THE INPUT:

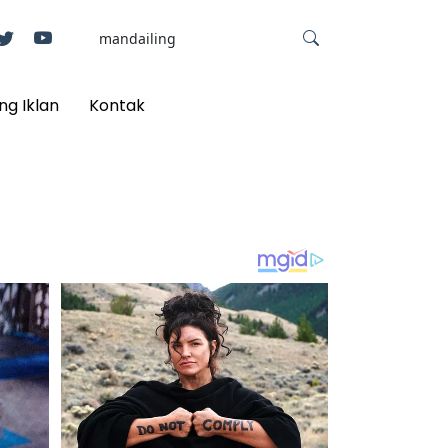
ng Iklan
Kontak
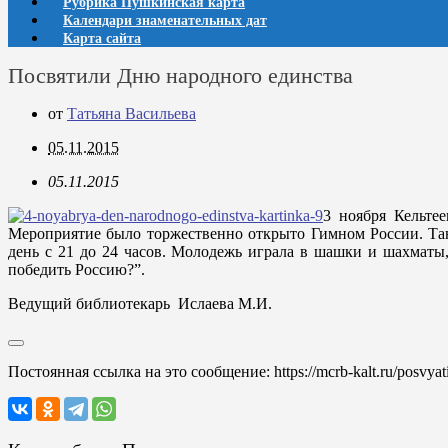
Рубрика Пушкинская карта
Календари знаменательных дат
Карта сайта
Посвятили Дню народного единства
от
Татьяна Васильева
05.11.2015
05.11.2015
3 ноября Кельте
Мероприятие было торжественно открыто Гимном России. Танц
день с 21 до 24 часов. Молодежь играла в шашки и шахматы
победить Россию?”.
Ведущий библиотекарь Ислаева М.И.
Постоянная ссылка на это сообщение:
https://mcrb-kalt.ru/posvya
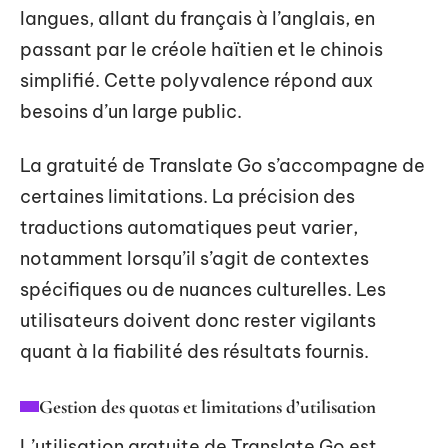
langues, allant du français à l’anglais, en
passant par le créole haïtien et le chinois
simplifié. Cette polyvalence répond aux
besoins d’un large public.
La gratuité de Translate Go s’accompagne de
certaines limitations. La précision des
traductions automatiques peut varier,
notamment lorsqu’il s’agit de contextes
spécifiques ou de nuances culturelles. Les
utilisateurs doivent donc rester vigilants
quant à la fiabilité des résultats fournis.
Gestion des quotas et limitations d’utilisation
L’utilisation gratuite de Translate Go est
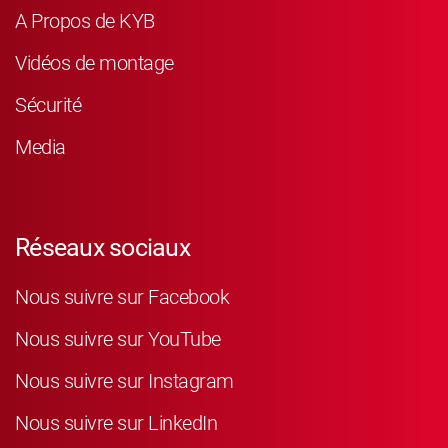
A Propos de KYB
Vidéos de montage
Sécurité
Media
Réseaux sociaux
Nous suivre sur Facebook
Nous suivre sur YouTube
Nous suivre sur Instagram
Nous suivre sur LinkedIn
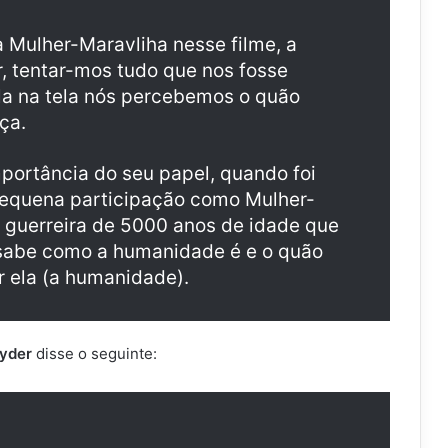
a Mulher-Maravliha nesse filme, a
r, tentar-mos tudo que nos fosse
-la na tela nós percebemos o quão
ça.
mportância do seu papel, quando foi
equena participação como Mulher-
a guerreira de 5000 anos de idade que
e sabe como a humanidade é e o quão
por ela (a humanidade).
yder
disse o seguinte:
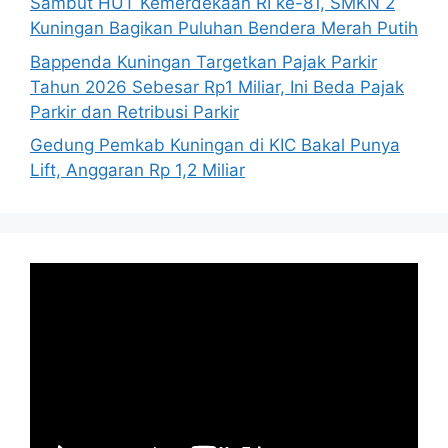
Sambut HUT Kemerdekaan RI ke-81, SMKN 2
Kuningan Bagikan Puluhan Bendera Merah Putih
Bappenda Kuningan Targetkan Pajak Parkir
Tahun 2026 Sebesar Rp1 Miliar, Ini Beda Pajak
Parkir dan Retribusi Parkir
Gedung Pemkab Kuningan di KIC Bakal Punya
Lift, Anggaran Rp 1,2 Miliar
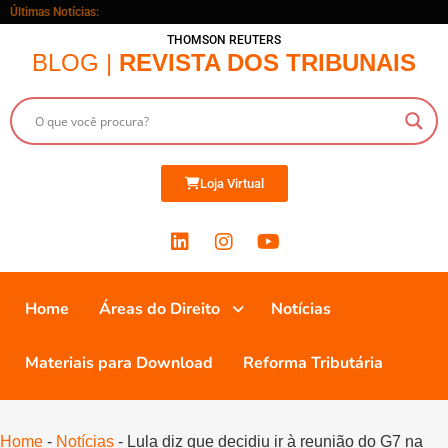
Últimas Notícias:
THOMSON REUTERS
BLOG |
REVISTA DOS TRIBUNAIS
Loja Virtual
Home
Áreas do Direito
Notícias
Materiais para Download
Reforma Tributária
Home
-
Notícias
-
Lula diz que decidiu ir à reunião do G7 na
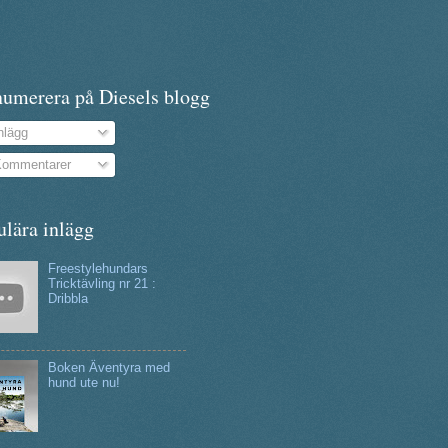
numerera på Diesels blogg
nlägg
ommentarer
ulära inlägg
Freestylehundars
Tricktävling nr 21 :
Dribbla
Boken Äventyra med
hund ute nu!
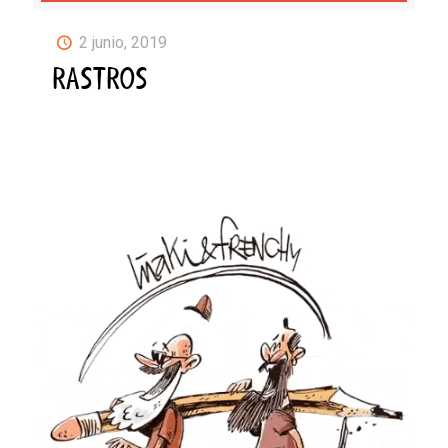
2 junio, 2019
RASTROS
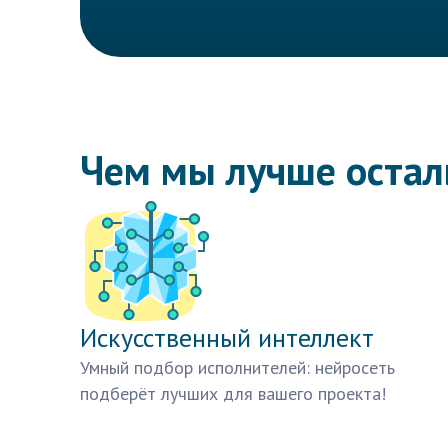
Чем мы лучше оста
Искусственный интеллект
Умный подбор исполнителей: нейросеть
подберёт лучших для вашего проекта!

ASSIGNMENT: Restate word for word the lines of the data above that begin at the line with "besoins d’un large public." and end at the line with "Чем мы лучше оста", keeping both ends and dropping every picture.

SOLUTION TO THE PROBLEM:
besoins d’un large public.
La gratuité de Translate Go s’accompagne de
certaines limitations. La précision des
traductions automatiques peut varier,
notamment lorsqu’il s’agit de contextes
spécifiques ou de nuances culturelles. Les
utilisateurs doivent donc rester vigilants
quant à la fiabilité des résultats fournis.
Gestion des quotas et limitations d’utilisation
L’utilisation gratuite de Translate Go est
A Propos de KYB
Vidéos de montage
Sécurité
Media
Réseaux sociaux
Nous suivre sur Facebook
Nous suivre sur YouTube
Nous suivre sur Instagram
Nous suivre sur LinkedIn
a Mulher-Maravliha nesse filme, a
r, tentar-mos tudo que nos fosse
-la na tela nós percebemos o quão
ça.
mportância do seu papel, quando foi
equena participação como Mulher-
a guerreira de 5000 anos de idade que
e sabe como a humanidade é e o quão
por ela (a humanidade).
yder
disse o seguinte:
Sambut HUT Kemerdekaan RI ke-81, SMKN 2
Kuningan Bagikan Puluhan Bendera Merah Putih
Bappenda Kuningan Targetkan Pajak Parkir
Tahun 2026 Sebesar Rp1 Miliar, Ini Beda Pajak
Parkir dan Retribusi Parkir
Gedung Pemkab Kuningan di KIC Bakal Punya
Lift, Anggaran Rp 1,2 Miliar
Últimas Notícias:
THOMSON REUTERS
BLOG |
REVISTA DOS TRIBUNAIS
Loja Virtual
Home
Áreas do Direito
Notícias
Materiais para Download
Reforma Tributária
Home
-
Notícias
-
Lula diz que decidiu ir à reunião do G7 na
numerera på Diesels blogg
nlägg
ommentarer
ulära inlägg
Freestylehundars
Tricktävling nr 21 :
Dribbla
Boken Äventyra med
hund ute nu!
2 junio, 2019
RASTROS
Чем мы лучше оста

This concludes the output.